One can use the parameters of race, class, gender and type of an offence among others to capture the picture of the typical inmate in the United States jails and prisons. In this regard, African-Americans are usually convicted out of crimes related to homicide and robbery. White inmates, on the other hand, are mostly charged under driving while intoxicated or driving under the influence of alcohol laws. Minority youths—Native Americans, Hispanics and Africans Americans—are the most associated with violent behaviors. In addition, most homicide crimes are likely to be committed at the age of 18, where male African-Americans are most likely to be the offenders followed by Whites and female African American respectively. In terms of social, the minority poor make most of the jail population.
One of the social implications of these jails and prisons is the encouragement of racism—mostly arising from the informal handling of juvenile cases. These jails and prisons are also likely to cause a division between the White majority and the minorities comprising of African Americans, Hispanics and Native Americans among others. This is in view of the fact that most of the juvenile cases that are transferred to adult courts mostly feature these minority groups, and most of them lead to conviction. True, most of the people in jails and prisons are from the minority groups mentioned above.
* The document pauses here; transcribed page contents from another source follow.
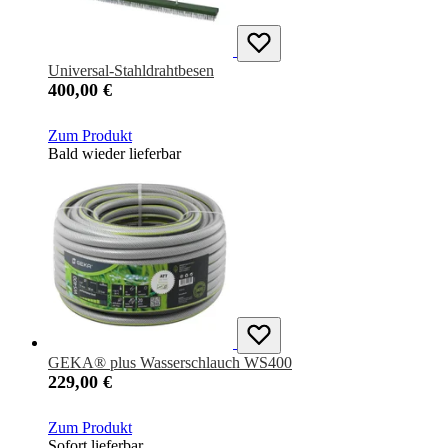
Universal-Stahldrahtbesen
400,00 €
Zum Produkt
Bald wieder lieferbar
GEKA® plus Wasserschlauch WS400
229,00 €
Zum Produkt
Sofort lieferbar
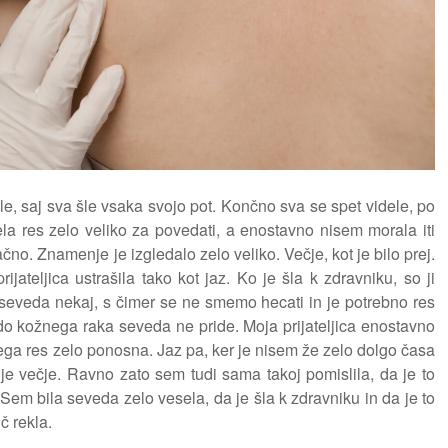
, saj sva šle vsaka svojo pot. Končno sva se spet videle, po
a res zelo veliko za povedati, a enostavno nisem morala iti
no. Znamenje je izgledalo zelo veliko. Večje, kot je bilo prej.
jateljica ustrašila tako kot jaz. Ko je šla k zdravniku, so ji
seveda nekaj, s čimer se ne smemo hecati in je potrebno res
a do kožnega raka seveda ne pride. Moja prijateljica enostavno
njega res zelo ponosna. Jaz pa, ker je nisem že zelo dolgo časa
e večje. Ravno zato sem tudi sama takoj pomislila, da je to
 Sem bila seveda zelo vesela, da je šla k zdravniku in da je to
ič rekla.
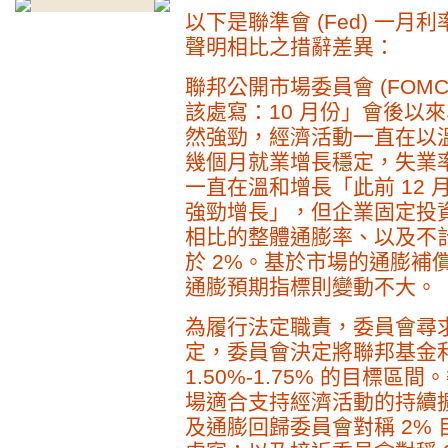
以下是聯準會 (Fed) 一
聲明相比之措辭差異：
聯邦公開市場委員會 (FOMC)
該處寫：10 月份」會後以
然強勁，經濟活動一直在以
幾個月就業增長穩定，失業
一直在溫和增長「此前 12
強勁增長」，但企業固定投
相比的整體通膨率、以及不
於 2%。基於市場的通膨補
通膨預期指標則變動不大。
為履行法定職責，委員會尋
定，委員會決定將聯邦基金
1.50%-1.75% 的目標
場適合支持經濟活動的持續
及通膨回歸委員會對稱 2% 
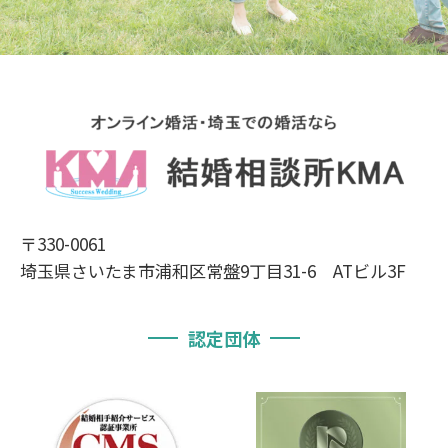
〒330-0061
埼玉県さいたま市浦和区常盤9丁目31-6 ATビル3F
認定団体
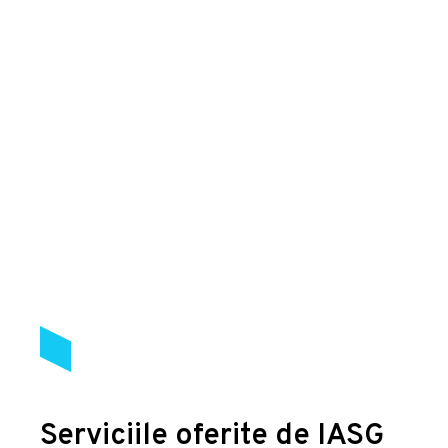
Serviciile oferite de IASG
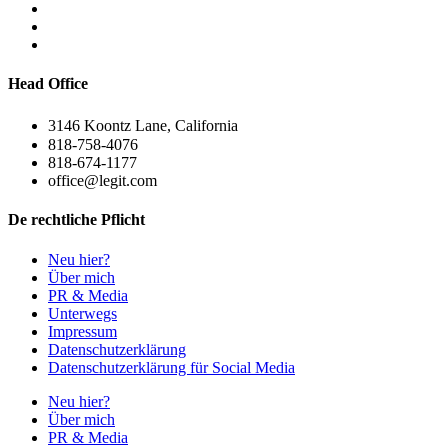
Head Office
3146 Koontz Lane, California
818-758-4076
818-674-1177
office@legit.com
De rechtliche Pflicht
Neu hier?
Über mich
PR & Media
Unterwegs
Impressum
Datenschutzerklärung
Datenschutzerklärung für Social Media
Neu hier?
Über mich
PR & Media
From a personal perspective, these jails and prisons population is a reflection of the way the society sees certain groups and individuals. This is because these minority groups making most of the population have historically been marginalized by the majority whites and, therefore, being in jail can be seen to be ok with them. In my own view, these jails and prisons populations cannot be used to term the criminal justice system as racist. This is because convictions are always based on legal parameters and in most cases; an individual is afforded his constitutional rights. It is the prevalent racism in the society; rather, that provokes the minority juveniles to commit a crime and subsequently get convicted.
Juveniles are unique in the criminal justice system, in a number of ways. One, the trend of juveniles being victimized with precarious crimes like homicide, rape, violence among others is more widespread compared to adults. Further, this victimization heavily implicates the minority groups in the society, with Africans Americans falling in the category of the most victimized. Although this high susceptibility is attributed to family and social structure, some of the crimes they are associated with bring on board the emotive issue of racism on the criminal justice landscape.
While the rest are shared across the diverse society, African Americans juveniles are associated with a half of the homicide crimes, in addition to committing 60 percent, of robbery. Of all the juveniles convicted with driving under the influence of alcohol and other substance, only ten percent are not Whites. While it might be true that most of the violent crimes are committed by Native Americans, all forms of crime are prevalent among the majority and minority juveniles.
The issue of racism starts to demonstrate itself from the fact that juveniles from minority are more likely to have an encounter with the police than their majority counterparts. If it is true that police are discriminatory when dealing with these youths, then that can explain their overrepresentation in the juvenile court system. The fact that a jury relies on the type of offence to determine whether the case should be heard in an adult case or not is explains the high number of juveniles in prisons and jails. This is because, as pointed out earlier, the minorities are associated with the most grievous crimes.